I memorize the edges with letters. But I can't memorizing the cube complete with letters.

With memorization visual for corners. ¿What method is better, 3OP or BH?

Thank you.


----------



## Kirjava (May 28, 2011)

BH is better for visual imo.


----------



## lucarubik (May 28, 2011)

visual memo with BH is about thinking what you are gonna do, at least that's how i used to do it (now i use letters for everything) is hard to get this, but there is a cuber in argentina that memorize all the cube visually and can do a BLD sub 40
i am 1:02 officialy wiht that memo


----------



## lucarubik (May 28, 2011)

damn it i sent it twice


----------



## jorgeskm (May 28, 2011)

In this post, blah do with 3OP an average of 24, only corners in 23 seconds. 
http://www.speedsolving.com/forum/showthread.php?4909-Blindfold-Failures-Thread&p=420179#post420179
But I don't know, if this average is with memorization visual.
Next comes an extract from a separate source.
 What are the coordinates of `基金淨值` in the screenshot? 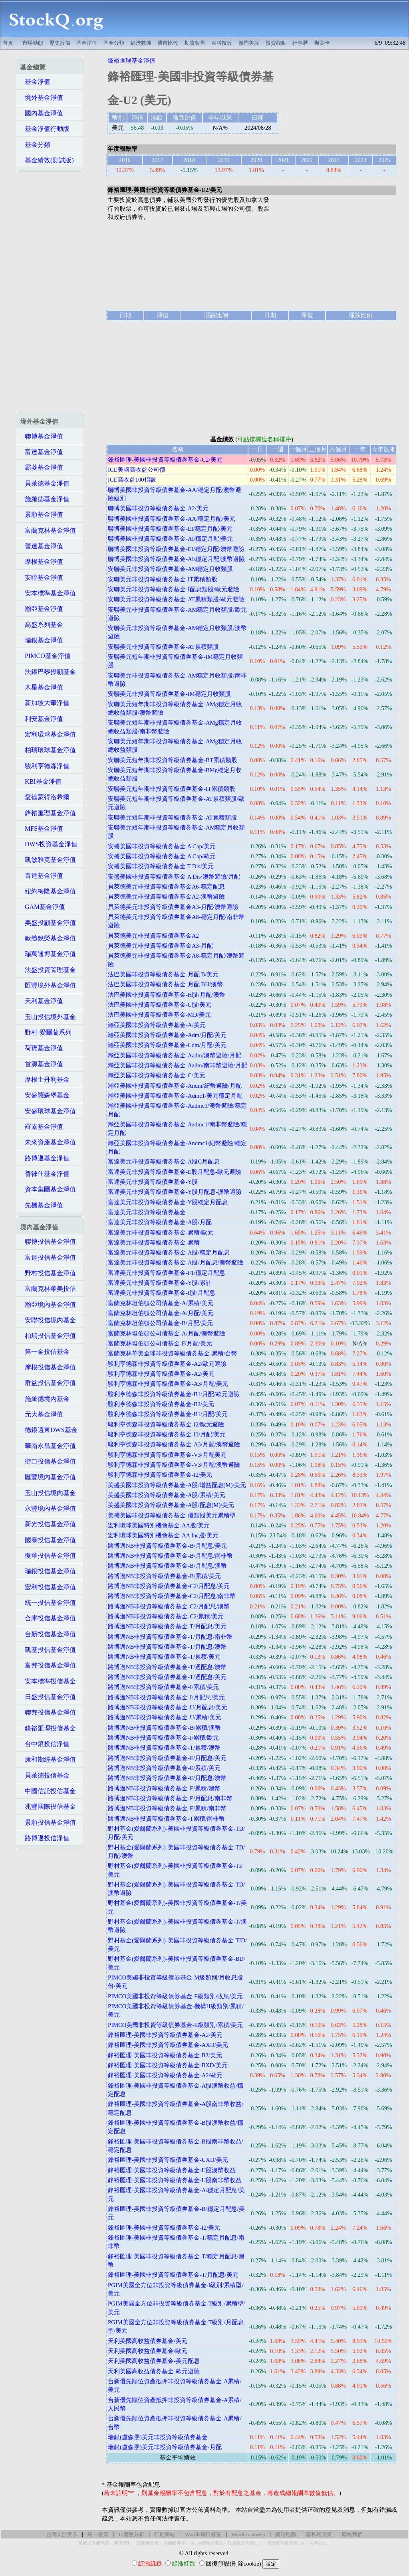 It's located at (86, 43).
Someone could say me, if this average is with memorization visual or with letters?


----------



## mariano.aquino (Sep 11, 2011)

the cuber they mention above is tomas mansilla, http://www.worldcubeassociation.org/results/p.php?i=2011MANS02
and, yeah, he could even visualize 6/6 multibld
i dont know how he does it... 
either way, he switched to letters now. now he´s improving even more...:-S


----------